Like I said before, there was also no centripetal force on the gun either (hence both I and Shannow were not entirely right) because it was not tethered or restrained in any way ... that's why it flew out of the holster in a linear manner due to continued linear inertia. That's what you're essentially saying too in your 4th sentence, so what's the disconnect here?

I've explained it a couple of times now, and the links and video Shannow posted say the same exact thing.
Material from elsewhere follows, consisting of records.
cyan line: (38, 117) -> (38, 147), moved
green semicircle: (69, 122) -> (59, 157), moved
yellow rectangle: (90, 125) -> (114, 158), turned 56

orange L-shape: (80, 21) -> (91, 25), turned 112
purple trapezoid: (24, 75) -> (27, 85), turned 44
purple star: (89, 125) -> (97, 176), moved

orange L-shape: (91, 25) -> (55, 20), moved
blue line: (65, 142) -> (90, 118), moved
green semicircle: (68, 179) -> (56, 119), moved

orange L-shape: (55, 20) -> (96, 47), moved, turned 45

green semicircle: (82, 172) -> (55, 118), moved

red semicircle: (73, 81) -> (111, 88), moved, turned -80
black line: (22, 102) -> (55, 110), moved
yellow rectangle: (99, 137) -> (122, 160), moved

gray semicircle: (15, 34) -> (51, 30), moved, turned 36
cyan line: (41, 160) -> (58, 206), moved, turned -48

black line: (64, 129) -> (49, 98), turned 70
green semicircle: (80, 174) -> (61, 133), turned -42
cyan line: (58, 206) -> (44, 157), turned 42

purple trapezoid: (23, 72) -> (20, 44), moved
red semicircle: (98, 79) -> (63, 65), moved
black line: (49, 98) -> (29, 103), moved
And if someone wants to say there's no such thing as "centrifugal force" then so be it ... I really don't care - semantics IMO. Call centrifugal force the unrestrained linear inertia when centripetal force is removed, because that what it essential is.
 
Another response to the "don't carry with a round in the chamber" guy:

My gun isn't going to fire unless I touch the trigger, whether or not it is single action, double action, hammer or striker fired, or has an internal or external safety.

So, knowing that, what is the difference between carrying with a round in the chamber vs not?

With a round in the chamber the gun is ready to use. Thumbing a safety and racking a slide are not the same thing. What if the interaction is close? What if he has one of your hands? What if you're in your car?

If you carry a weapon that isn't ready to use, why do you carry?
 
How about it was catapulted off his dumb@ … Newton landed it … then the dumber end took over …
 
The safety on/off is a valid discussion because its an extra step that costs time.

I can chamber a round just as quick as clicking off a safety. Its very fast. You don't think I've handled guns?

This incident proves that some additional safeguard is required and that the glock safety mechanism is a poor design. Its a clunky garbage gun.